§ **Activity**: Could the data underneath be repeated exactly, in full?
────────
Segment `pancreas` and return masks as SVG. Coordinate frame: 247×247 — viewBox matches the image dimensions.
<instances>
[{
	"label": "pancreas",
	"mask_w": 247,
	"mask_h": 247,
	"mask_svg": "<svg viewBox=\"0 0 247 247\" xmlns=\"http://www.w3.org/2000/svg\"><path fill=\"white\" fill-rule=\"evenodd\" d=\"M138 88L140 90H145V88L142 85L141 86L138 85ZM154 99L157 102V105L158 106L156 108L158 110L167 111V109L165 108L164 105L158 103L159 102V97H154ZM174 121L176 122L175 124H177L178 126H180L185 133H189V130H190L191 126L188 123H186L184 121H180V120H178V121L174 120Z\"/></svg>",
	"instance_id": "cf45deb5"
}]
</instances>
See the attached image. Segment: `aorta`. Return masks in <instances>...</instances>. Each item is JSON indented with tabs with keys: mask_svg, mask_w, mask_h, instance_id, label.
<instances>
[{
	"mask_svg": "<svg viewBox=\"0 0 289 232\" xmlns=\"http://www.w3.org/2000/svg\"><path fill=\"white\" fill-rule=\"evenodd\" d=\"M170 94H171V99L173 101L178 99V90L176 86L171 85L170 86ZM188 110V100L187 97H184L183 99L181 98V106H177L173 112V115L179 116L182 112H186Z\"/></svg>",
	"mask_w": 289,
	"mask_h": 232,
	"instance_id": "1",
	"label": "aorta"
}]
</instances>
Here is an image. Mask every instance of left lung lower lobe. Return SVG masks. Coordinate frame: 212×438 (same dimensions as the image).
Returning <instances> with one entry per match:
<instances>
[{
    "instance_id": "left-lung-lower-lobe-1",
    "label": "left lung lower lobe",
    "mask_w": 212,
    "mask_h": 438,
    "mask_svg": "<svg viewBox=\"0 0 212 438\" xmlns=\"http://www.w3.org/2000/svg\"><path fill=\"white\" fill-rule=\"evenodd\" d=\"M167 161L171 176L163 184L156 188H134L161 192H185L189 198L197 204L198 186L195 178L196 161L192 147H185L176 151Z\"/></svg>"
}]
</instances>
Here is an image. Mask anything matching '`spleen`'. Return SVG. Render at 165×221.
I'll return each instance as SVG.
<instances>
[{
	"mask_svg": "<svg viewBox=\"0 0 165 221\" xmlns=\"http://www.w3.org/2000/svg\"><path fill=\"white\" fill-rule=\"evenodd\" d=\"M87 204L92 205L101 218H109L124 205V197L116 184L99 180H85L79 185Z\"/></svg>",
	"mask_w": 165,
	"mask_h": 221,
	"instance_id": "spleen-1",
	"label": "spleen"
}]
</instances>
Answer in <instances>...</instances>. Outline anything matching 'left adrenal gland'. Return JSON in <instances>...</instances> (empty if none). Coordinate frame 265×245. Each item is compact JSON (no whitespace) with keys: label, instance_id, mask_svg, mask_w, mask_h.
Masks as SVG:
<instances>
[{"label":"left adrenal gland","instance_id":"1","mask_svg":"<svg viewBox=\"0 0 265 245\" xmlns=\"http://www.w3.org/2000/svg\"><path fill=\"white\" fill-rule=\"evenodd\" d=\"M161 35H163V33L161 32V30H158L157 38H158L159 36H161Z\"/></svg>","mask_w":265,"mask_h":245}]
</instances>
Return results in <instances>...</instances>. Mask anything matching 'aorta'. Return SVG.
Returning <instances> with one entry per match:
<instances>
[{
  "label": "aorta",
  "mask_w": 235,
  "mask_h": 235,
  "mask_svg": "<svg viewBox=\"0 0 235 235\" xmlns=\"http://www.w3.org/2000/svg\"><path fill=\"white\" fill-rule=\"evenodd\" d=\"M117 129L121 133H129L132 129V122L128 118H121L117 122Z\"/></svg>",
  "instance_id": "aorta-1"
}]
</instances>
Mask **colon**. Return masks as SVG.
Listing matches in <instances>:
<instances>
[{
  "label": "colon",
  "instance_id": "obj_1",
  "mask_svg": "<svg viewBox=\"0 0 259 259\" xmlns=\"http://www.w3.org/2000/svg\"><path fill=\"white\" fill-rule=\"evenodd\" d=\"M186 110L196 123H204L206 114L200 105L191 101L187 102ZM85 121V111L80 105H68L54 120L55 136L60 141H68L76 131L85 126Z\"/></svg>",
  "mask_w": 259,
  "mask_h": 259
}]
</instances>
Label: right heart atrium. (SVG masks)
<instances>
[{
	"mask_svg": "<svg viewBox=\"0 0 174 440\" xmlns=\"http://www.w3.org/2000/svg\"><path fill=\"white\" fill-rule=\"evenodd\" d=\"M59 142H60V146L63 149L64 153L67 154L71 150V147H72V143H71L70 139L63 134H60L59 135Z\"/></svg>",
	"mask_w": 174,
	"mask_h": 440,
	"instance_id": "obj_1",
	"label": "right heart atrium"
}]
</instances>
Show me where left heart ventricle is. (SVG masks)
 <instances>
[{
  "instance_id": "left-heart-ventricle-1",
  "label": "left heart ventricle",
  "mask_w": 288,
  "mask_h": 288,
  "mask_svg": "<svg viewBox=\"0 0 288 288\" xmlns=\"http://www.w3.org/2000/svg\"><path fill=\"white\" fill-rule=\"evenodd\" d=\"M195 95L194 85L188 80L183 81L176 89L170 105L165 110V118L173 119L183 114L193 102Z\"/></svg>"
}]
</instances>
────────
§ **Answer area**:
Segment `pancreas` and return masks as SVG. Coordinate frame: 247×247 — viewBox matches the image dimensions.
<instances>
[{
	"label": "pancreas",
	"mask_w": 247,
	"mask_h": 247,
	"mask_svg": "<svg viewBox=\"0 0 247 247\" xmlns=\"http://www.w3.org/2000/svg\"><path fill=\"white\" fill-rule=\"evenodd\" d=\"M138 88L140 90H145V88L142 85L141 86L138 85ZM154 99L157 102V105L158 106L156 108L158 110L167 111V109L165 108L164 105L158 103L159 102V97H154ZM174 121L176 122L175 124H177L178 126H180L185 133H189V130H190L191 126L188 123H186L184 121H180V120H178V121L174 120Z\"/></svg>",
	"instance_id": "cf45deb5"
}]
</instances>
See the attached image. Segment: `aorta`. Return masks in <instances>...</instances>. Each item is JSON indented with tabs with keys: mask_svg, mask_w, mask_h, instance_id, label.
<instances>
[{
	"mask_svg": "<svg viewBox=\"0 0 289 232\" xmlns=\"http://www.w3.org/2000/svg\"><path fill=\"white\" fill-rule=\"evenodd\" d=\"M170 94H171V99L173 101L178 99V90L176 86L171 85L170 86ZM188 110V100L187 97H184L183 99L181 98V106H177L173 112V115L179 116L182 112H186Z\"/></svg>",
	"mask_w": 289,
	"mask_h": 232,
	"instance_id": "1",
	"label": "aorta"
}]
</instances>
Here is an image. Mask every instance of left lung lower lobe. Return SVG masks. Coordinate frame: 212×438 (same dimensions as the image).
Returning <instances> with one entry per match:
<instances>
[{
    "instance_id": "left-lung-lower-lobe-1",
    "label": "left lung lower lobe",
    "mask_w": 212,
    "mask_h": 438,
    "mask_svg": "<svg viewBox=\"0 0 212 438\" xmlns=\"http://www.w3.org/2000/svg\"><path fill=\"white\" fill-rule=\"evenodd\" d=\"M167 161L171 176L163 184L156 188H134L161 192H185L189 198L197 204L198 186L195 178L196 161L192 147H185L176 151Z\"/></svg>"
}]
</instances>
Here is an image. Mask anything matching '`spleen`'. Return SVG. Render at 165×221.
I'll return each instance as SVG.
<instances>
[{
	"mask_svg": "<svg viewBox=\"0 0 165 221\" xmlns=\"http://www.w3.org/2000/svg\"><path fill=\"white\" fill-rule=\"evenodd\" d=\"M87 204L92 205L101 218H109L124 205V197L116 184L99 180H85L79 185Z\"/></svg>",
	"mask_w": 165,
	"mask_h": 221,
	"instance_id": "spleen-1",
	"label": "spleen"
}]
</instances>
Answer in <instances>...</instances>. Outline anything matching 'left adrenal gland'. Return JSON in <instances>...</instances> (empty if none). Coordinate frame 265×245. Each item is compact JSON (no whitespace) with keys: label, instance_id, mask_svg, mask_w, mask_h.
Masks as SVG:
<instances>
[{"label":"left adrenal gland","instance_id":"1","mask_svg":"<svg viewBox=\"0 0 265 245\" xmlns=\"http://www.w3.org/2000/svg\"><path fill=\"white\" fill-rule=\"evenodd\" d=\"M161 35H163V33L161 32V30H158L157 38H158L159 36H161Z\"/></svg>","mask_w":265,"mask_h":245}]
</instances>
Return results in <instances>...</instances>. Mask anything matching 'aorta'. Return SVG.
Returning <instances> with one entry per match:
<instances>
[{
  "label": "aorta",
  "mask_w": 235,
  "mask_h": 235,
  "mask_svg": "<svg viewBox=\"0 0 235 235\" xmlns=\"http://www.w3.org/2000/svg\"><path fill=\"white\" fill-rule=\"evenodd\" d=\"M117 129L121 133H129L132 129V122L128 118H121L117 122Z\"/></svg>",
  "instance_id": "aorta-1"
}]
</instances>
Mask **colon**. Return masks as SVG.
Listing matches in <instances>:
<instances>
[{
  "label": "colon",
  "instance_id": "obj_1",
  "mask_svg": "<svg viewBox=\"0 0 259 259\" xmlns=\"http://www.w3.org/2000/svg\"><path fill=\"white\" fill-rule=\"evenodd\" d=\"M186 110L196 123H204L206 114L200 105L191 101L187 102ZM85 121V111L80 105H68L54 120L55 136L60 141H68L76 131L85 126Z\"/></svg>",
  "mask_w": 259,
  "mask_h": 259
}]
</instances>
Label: right heart atrium. (SVG masks)
<instances>
[{
	"mask_svg": "<svg viewBox=\"0 0 174 440\" xmlns=\"http://www.w3.org/2000/svg\"><path fill=\"white\" fill-rule=\"evenodd\" d=\"M59 142H60V146L63 149L64 153L67 154L71 150V147H72V143H71L70 139L63 134H60L59 135Z\"/></svg>",
	"mask_w": 174,
	"mask_h": 440,
	"instance_id": "obj_1",
	"label": "right heart atrium"
}]
</instances>
Show me where left heart ventricle is. (SVG masks)
 <instances>
[{
  "instance_id": "left-heart-ventricle-1",
  "label": "left heart ventricle",
  "mask_w": 288,
  "mask_h": 288,
  "mask_svg": "<svg viewBox=\"0 0 288 288\" xmlns=\"http://www.w3.org/2000/svg\"><path fill=\"white\" fill-rule=\"evenodd\" d=\"M195 95L194 85L188 80L183 81L176 89L170 105L165 110V118L173 119L183 114L193 102Z\"/></svg>"
}]
</instances>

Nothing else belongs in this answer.